─── Data for processing

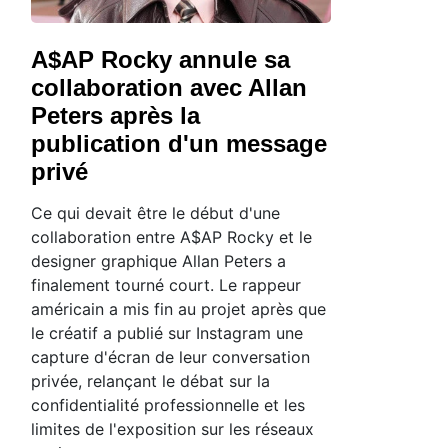
A$AP Rocky annule sa
collaboration avec Allan
Peters après la
publication d'un message
privé
Ce qui devait être le début d'une
collaboration entre A$AP Rocky et le
designer graphique Allan Peters a
finalement tourné court. Le rappeur
américain a mis fin au projet après que
le créatif a publié sur Instagram une
capture d'écran de leur conversation
privée, relançant le débat sur la
confidentialité professionnelle et les
limites de l'exposition sur les réseaux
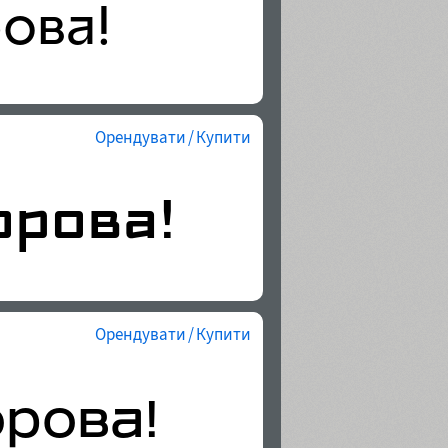
Орендувати / Купити
Орендувати / Купити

──────

## Work item
Starting at the line that contains "finalement tourné court. Le rappeur", reproduce exactly and only the lines through the end of the entries above, with the pictures excluded.

## Answer box
finalement tourné court. Le rappeur
américain a mis fin au projet après que
le créatif a publié sur Instagram une
capture d'écran de leur conversation
privée, relançant le débat sur la
confidentialité professionnelle et les
limites de l'exposition sur les réseaux
Орендувати / Купити
Орендувати / Купити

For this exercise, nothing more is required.